Pulveroboletus sinensis

Scientific classification
- Domain: Eukaryota
- Kingdom: Fungi
- Division: Basidiomycota
- Class: Agaricomycetes
- Order: Boletales
- Family: Boletaceae
- Genus: Pulveroboletus
- Species: P. sinensis
- Binomial name: Pulveroboletus sinensis Fang Li, Ming Zhang & Kuan Zhao

= Pulveroboletus sinensis =

- Genus: Pulveroboletus
- Species: sinensis
- Authority: Fang Li, Ming Zhang & Kuan Zhao

Species of fungi

Pulveroboletus sinensis is a species of blue staining bolete fungus of the family Boletaceae and the genus Pulveroboletus found in the Guangdong Province in China.
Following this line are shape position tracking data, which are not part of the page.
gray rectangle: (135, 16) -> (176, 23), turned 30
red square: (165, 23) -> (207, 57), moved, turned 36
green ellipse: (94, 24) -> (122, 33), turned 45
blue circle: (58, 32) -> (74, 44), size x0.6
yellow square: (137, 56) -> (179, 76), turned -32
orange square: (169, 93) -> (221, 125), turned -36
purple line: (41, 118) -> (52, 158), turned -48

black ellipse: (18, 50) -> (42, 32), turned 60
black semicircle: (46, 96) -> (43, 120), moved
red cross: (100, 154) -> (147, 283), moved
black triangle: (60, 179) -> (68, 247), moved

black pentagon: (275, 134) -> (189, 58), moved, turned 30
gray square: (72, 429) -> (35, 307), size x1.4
It is characterized by its yellow to vivid-yellow pulverulent cap which can darken to a deep orange at the center, and is covered with deep-orange to brown-orange conico-pyramidal scales. The cap is cyanescent when cut or bruised, while the stem does not stain. These scales distinguish P. sinensis from a closely related species Pulveroboletus brunneopunctatus.

Singular fruiting bodies form from July to October on soil, underneath conifers mixed with broadleaf trees at altitudes of 180–600 m. Currently this species has only been identified in Heishiding, Guangdong Province.